> **Data for analysis**
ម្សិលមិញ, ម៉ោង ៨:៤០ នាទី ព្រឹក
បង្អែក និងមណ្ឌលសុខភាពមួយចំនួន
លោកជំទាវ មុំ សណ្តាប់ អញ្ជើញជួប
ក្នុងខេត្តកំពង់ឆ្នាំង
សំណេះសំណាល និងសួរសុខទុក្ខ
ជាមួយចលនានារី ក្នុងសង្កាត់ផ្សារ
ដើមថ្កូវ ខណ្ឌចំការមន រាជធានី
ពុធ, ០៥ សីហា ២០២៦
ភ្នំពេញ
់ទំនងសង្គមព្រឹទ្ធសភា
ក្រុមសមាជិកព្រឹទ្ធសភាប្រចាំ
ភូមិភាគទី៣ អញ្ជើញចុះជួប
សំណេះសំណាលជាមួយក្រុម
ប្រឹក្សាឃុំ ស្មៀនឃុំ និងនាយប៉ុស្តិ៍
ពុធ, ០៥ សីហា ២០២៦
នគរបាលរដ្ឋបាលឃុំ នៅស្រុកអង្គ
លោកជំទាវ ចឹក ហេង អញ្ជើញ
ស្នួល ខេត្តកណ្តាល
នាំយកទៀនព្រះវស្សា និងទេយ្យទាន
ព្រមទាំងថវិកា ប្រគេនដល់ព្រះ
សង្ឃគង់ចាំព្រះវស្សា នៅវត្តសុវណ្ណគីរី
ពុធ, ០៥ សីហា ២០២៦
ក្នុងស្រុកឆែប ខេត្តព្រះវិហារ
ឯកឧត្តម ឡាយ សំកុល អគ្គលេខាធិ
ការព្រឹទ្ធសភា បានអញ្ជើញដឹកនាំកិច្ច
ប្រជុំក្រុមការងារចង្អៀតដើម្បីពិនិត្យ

---

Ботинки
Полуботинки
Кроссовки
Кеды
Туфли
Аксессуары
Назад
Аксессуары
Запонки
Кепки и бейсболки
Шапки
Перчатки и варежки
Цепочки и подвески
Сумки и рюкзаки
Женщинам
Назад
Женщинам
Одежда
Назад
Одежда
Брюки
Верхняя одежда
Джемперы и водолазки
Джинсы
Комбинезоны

> **Directions**
Give back exactly the lines above starting at the line where "Верхняя одежда" appears and ending at the line where "Комбинезоны" appears, both included, with no other lines.

> **Answer to this task**
Верхняя одежда
Джемперы и водолазки
Джинсы
Комбинезоны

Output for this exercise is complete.